Cephalo is the character who is treated the best in all of this, but it’s completely undeserved. Up to this point, he’s been presented as a ruthless but charming rogue, and while he’s threatened Eretria’s life and freedom several times, his threats have been shown to be toothless time and again. This week he goes far beyond threats with Amberle. He actually sexually assaults her, brutally, and is stopped only moments before completing his intended—explicitly so—rape. He also has plenty of dialogue that tells us that this isn’t his first rape; this is habitual behavior for Cephalo, clearly. I might have been able to tolerate this if this attack was finally the thing that gets Cephalo killed, or even if he was left tied up for monsters to get the way he left Wil and the rest of the elven party. That would have been something like narrative justice for a character who has, since the beginning, been pretty irredeemably bad. Cephalo had already been shown to be abusive, misogynistic and a slaver, which is pretty far outside of what can really be classified as “lovable scoundrel” behavior, so knowing that he’s also an actual rapist should seal the deal. Instead, and in lieu of any resolution to this mess that would make sense, Cephalo gets a sort of mini redemption arc before the end of the hour when he’s given the opportunity to save the group when they face the Reaper that gives the episode its title.

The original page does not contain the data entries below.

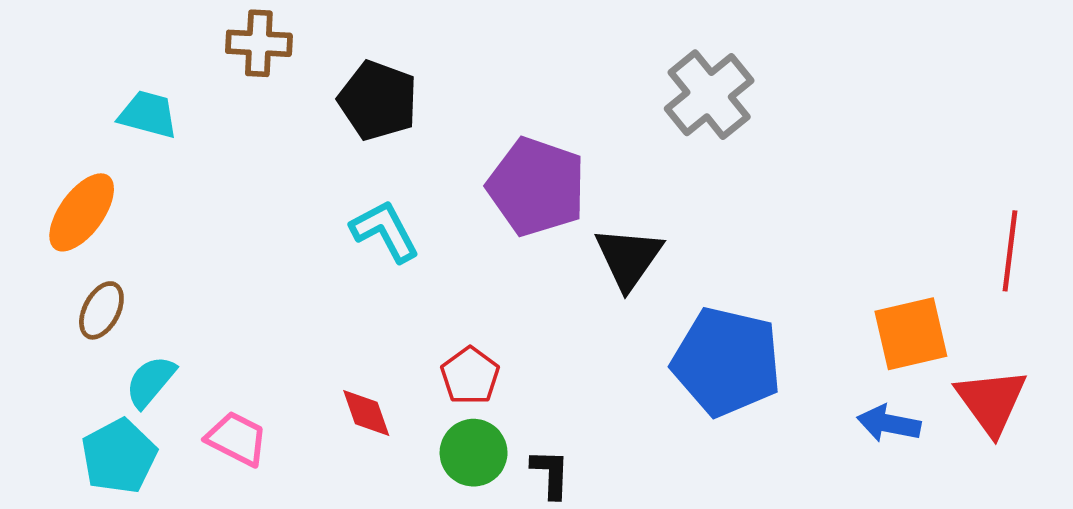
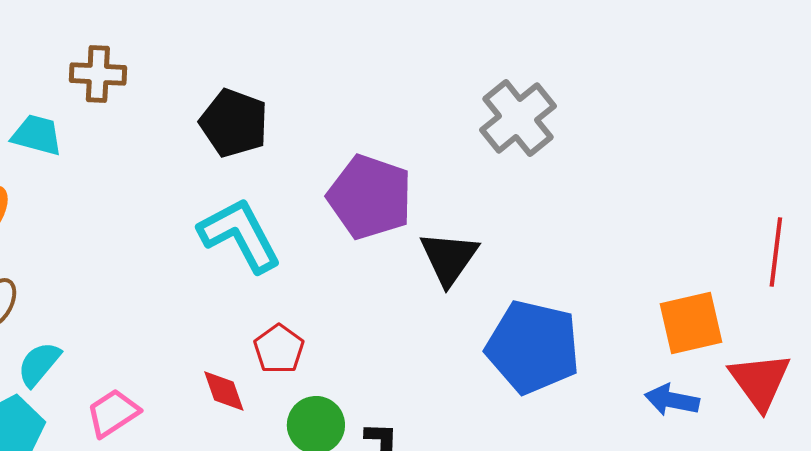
brown cross: (259, 43) -> (98, 74), moved
cyan L-shape: (385, 231) -> (240, 235), size x1.4
red pentagon: (470, 376) -> (279, 349), moved
pink trapezoid: (237, 439) -> (113, 413), turned -60

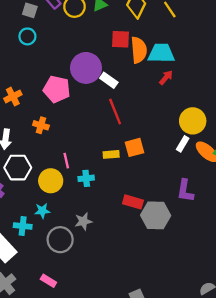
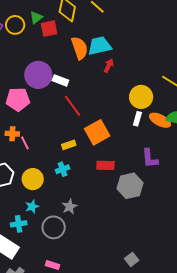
red square: (120, 39) -> (49, 29), moved
orange square: (135, 147) -> (97, 132), size x1.4
yellow rectangle: (111, 154) -> (69, 145), moved
pink line: (66, 161) -> (25, 143), moved
red rectangle: (133, 202) -> (105, 165), moved

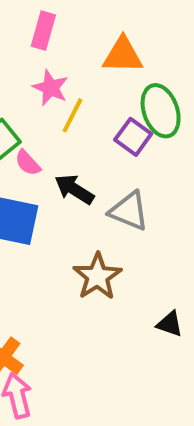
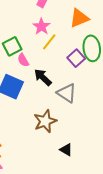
orange triangle: (123, 55) -> (79, 18), turned -35
black triangle: (170, 324) -> (66, 150), moved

So, to recap: Amberle has to be humbled because she’s been so bitchy about this whole quest thing, Eretria is totally willing to abandon another woman to be raped unless she can gain personally from a rescue, and Cephalo is…misunderstood? I guess?
There’s some other stuff that happens this week, but I don’t care much about it since I’m still seething over the Cephalo crap, which basically ruined the whole episode for me. I know that this show has been billed as Game of Thrones for teens, or whatever, but that’s no reason for The Shannara Chronicles to emulate some of GoT’s worst qualities. Part of what I’ve enjoyed about this series so far is that it is so very different from the other, more grimdark shows that are so popular these days. The lighter tone and more straightforward heroic quest adventure story of Shannara has its own sort of appeal, but “Reaper” unravels some of that appeal by making things darker and more convoluted than they need to be.
2 thoughts on “The Shannara Chronicles: “Reaper” is a morass of upsetting writing choices”
I like this episode and review. Next episode will be interesring.
Exactly! !!! This show had so much potential until it was like OH YOU WERE UNBUTTONING YOUR PANTS TO RAPE THE PRINCESS? WE’RE COOL WITH THAT, COME JOKE AND GIVE ADVICE TO OUR GROUP! And then I couldn’t stand it. This dude’s now just chumming around with them? I on want to watch him at all. I kept waiting for his grisly end. Leave him to die. Drag him to death. Have him tortured when they’re hanging on that thing at Pykon. Have the demon kill him. But no, Crisp dies and he’s just FINE. Stopped watching after the Pykon episode. So offensive.